One message from Trump had said that those who voted for him would have a “GIANT VOICE” long into the future and that they would not be “disrespected or treated unfairly in any way, shape or form!”
The other said: “To all of those who have asked, I will not be going to the Inauguration on January 20th.”
Twitter said that given the wider context of Trump refusing to accept the election results and not planning to attend Biden’s inauguration, his comments could be interpreted by supporters as condoning further violent acts contesting the impending handover of power, similar to those of January 6.
“Our determination is that the two Tweets above are likely to inspire others to replicate the violent acts that took place on January 6, 2021, and that there are multiple indicators that they are being received and understood as encouragement to do so,” Twitter said on January 8, 2021, explaining its decision.
Fellow social media behemoths Facebook and YouTube would take similar steps around the same time.
From very early in his presidential bid, Twitter had grown into a core component of Donald Trump’s communication strategy. At the time of his suspension he had more than 80 million followers.
Since being frozen out of most of the largest platforms, he has tried to promote the recently launched Truth Social app, where he has a much more modest 4.57 million followers.
Twitter’s decision divided opinion at the time. Some argued Trump’s long-notorious Tweets had deteriorated to a new and dangerous level, particularly since his election defeat. Others, including then-Chancellor Angela Merkel, said it was problematic for a company like Twitter to suspend a still-sitting US president under almost any circumstances.
Musk, Twitter reinstating some previously suspended accounts
Musk styles himself as a “free speech absolutist” and has frequently used Twitter to discuss plans to change the company’s policies to suspended accounts since taking over the company.
He first raised the prospect of a possible Trump return in May, soon after his initial purchase offer.
Earlier this week, he had said Twitter had reinstated three prominent accounts. At that point, Musk explicitly added that the “Trump decision has not yet been made.”
These included comedian Kathie Griffin, who had been suspended for changing her name to “Elon Musk” as a joke in response to Musk saying he intended to ban all impersonation accounts unless they were “clearly specifying parody.”
Another reinstated account was controversial psychologist and self-help author Jordan Peterson, suspended when he declined to delete a tweet about a transgender actor who he had referred to using his abandoned female name.

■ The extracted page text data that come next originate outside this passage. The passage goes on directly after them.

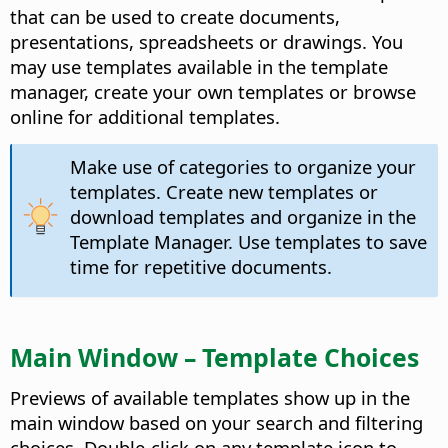
that can be used to create documents,
presentations, spreadsheets or drawings. You
may use templates available in the template
manager, create your own templates or browse
online for additional templates.
Make use of categories to organize your
templates. Create new templates or
download templates and organize in the
Template Manager. Use templates to save
time for repetitive documents.
Main Window – Template Choices
Previews of available templates show up in the
main window based on your search and filtering
choices. Double-click on any template icon to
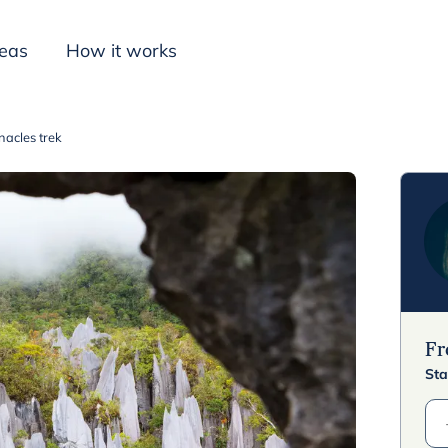
deas
How it works
acles trek
Inspiration
F
Sta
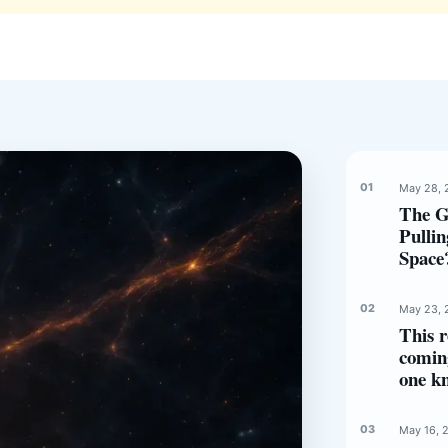
May 28, 
The G
Pulli
Space
May 23, 
This r
comin
one k
May 16, 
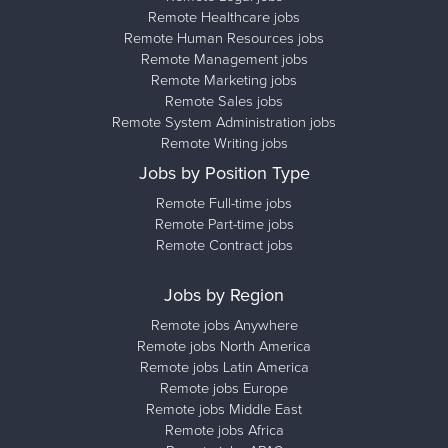
Remote Healthcare jobs
Remote Human Resources jobs
Remote Management jobs
Remote Marketing jobs
Remote Sales jobs
Remote System Administration jobs
Remote Writing jobs
Jobs by Position Type
Remote Full-time jobs
Remote Part-time jobs
Remote Contract jobs
Jobs by Region
Remote jobs Anywhere
Remote jobs North America
Remote jobs Latin America
Remote jobs Europe
Remote jobs Middle East
Remote jobs Africa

Peterson responded to the news by offering Musk his opinion on the Trump question.
“Probably best to reinstate Trump too. Let him do what he needs to do, and let the people decide. Right out in the open. Where such things should be decided,” Peterson wrote.
Twitter also reinstated an account called Babylon Bee, which often lampoons left-leaning politicians in the US, that had been suspended for not removing a Tweet about a Biden administration official who identifies as transgender.
Widespread layoffs, drastic reshaping of Twitter
As well as fueling discussion about Twitter’s future on the website, Musk has also been implementing far-reaching and rapid changes since reluctantly completing his buyout.
He has halved the workforce and severely cut the company’s trust and safety team, which is responsible for preventing the spread of misinformation and harmful content.
These actions and Musk’s tweeting have pushed major companies to halt advertising on the site as they monitor how the platform handles hate speech.